I refactored the role attribute into the TemplateStructure class, so now there is a role attribute per template type. As noted in the comment on the issue, the attribute manager does not currently support multiple attributes with the same name. I will need to correct this before any of this works. Implemented the AttachPointInstance inner class which enables basic get/set/collection functionality for attach points. Only one particularly difficult piece of logic missing on the setter for the element occupying a singular attach point. I left a compile error to mark it. Not confident in how I tied up the initChildren functionality. I need to try to follow that logic through before I start debugging.
…the template part is working perfectly, but now there's a problem where style sheet property specifying the button's texture is being inherited by the button's content pane (a block). So it looks like a button within a button. No obvious way to fix this easily.
Even though it looks like the button template is working, I'm leaving this open for now. It seems pretty likely that some other bug will show up after I get the style sheet problem fixed. |
It looks like this is working. At least well enough to implement a button. I'll no doubt reopen this or else open a related bug when I need to make a combo box or something. |
I started on this years ago, but I don't remember any of my ideas. The code is still there, but MUIS has changed around it so much that it may need to be rewritten.
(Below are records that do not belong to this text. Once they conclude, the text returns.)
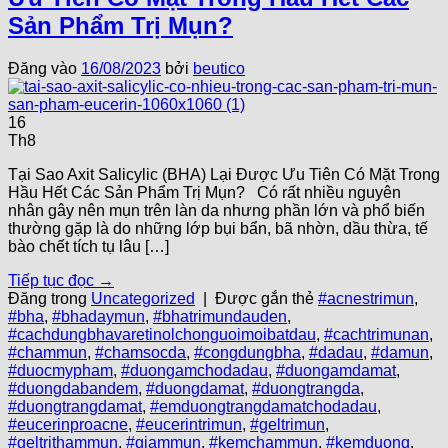
Sản Phẩm Trị Mụn?
Đăng vào
16/08/2023
bởi
beutico
16
Th8
Tại Sao Axit Salicylic (BHA) Lại Được Ưu Tiên Có Mặt Trong
Hầu Hết Các Sản Phẩm Trị Mụn? Có rất nhiều nguyên
nhân gây nên mụn trên làn da nhưng phần lớn và phổ biến
thường gặp là do những lớp bụi bẩn, bã nhờn, dầu thừa, tế
bào chết tích tụ lâu […]
Tiếp tục đọc
→
Đăng trong
Uncategorized
|
Được gắn thẻ
#acnestrimun
,
#bha
,
#bhadaymun
,
#bhatrimundauden
,
#cachdungbhavaretinolchonguoimoibatdau
,
#cachtrimunan
,
#chammun
,
#chamsocda
,
#congdungbha
,
#dadau
,
#damun
,
#duocmypham
,
#duongamchodadau
,
#duongamdamat
,
#duongdabandem
,
#duongdamat
,
#duongtrangda
,
#duongtrangdamat
,
#emduongtrangdamatchodadau
,
#eucerinproacne
,
#eucerintrimun
,
#geltrimun
,
#geltrithammun
,
#giammun
,
#kemchammun
,
#kemduong
,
The idea is that a logical widget may be a collection of many simpler widgets working together. For example, a combo box is a combination of a content pane (perhaps a text field), a button (with the down arrow) and a menu. It should be possible to specify a combo box in the XML with its options directly like
without worrying about all the components needed to implement it and without needing to create those components programmatically.
The template functionality allows a widget class to parse a separate XML file containing the widget as a set of component widgets. In addition to the widgets, this file contains markers called "attach points" that label the individual components for easy retrieval from source code (e.g. the "menu" attach point would be the menu widget of a combo box). The widget needs easy access to its children as specified in the main XML (where the templated widget is invoked) such that they are not necessarily added to the widget as children directly, but are given to the widget as content to do what it likes with them. This may necessitate multiple calls to initChildren().
The children (from main XML) of a templated widget might not even need to extend MuisElement. For example, you might specifiy a data model that a widget is to use as an XML element (an attribute would not allow much configuration of the model in XML).
Templated widgets may contain templated widgets in their template XML description. Any MUIS application, no matter how complex, should have a root MUIS file of only a few kilobytes. All that needs to be specified in the root file is one or possibly a very few top-level widgets and a bit of configuration data in the attributes. Those widgets then populate themselves with other widgets from their template XMLs and so on to make the full depth of the application's structure.
This is crucial functionality for complex widgets and needs to be thought out carefully and implemented well the first time, even though it will probably be refactored and improved as more complex widgets are developed.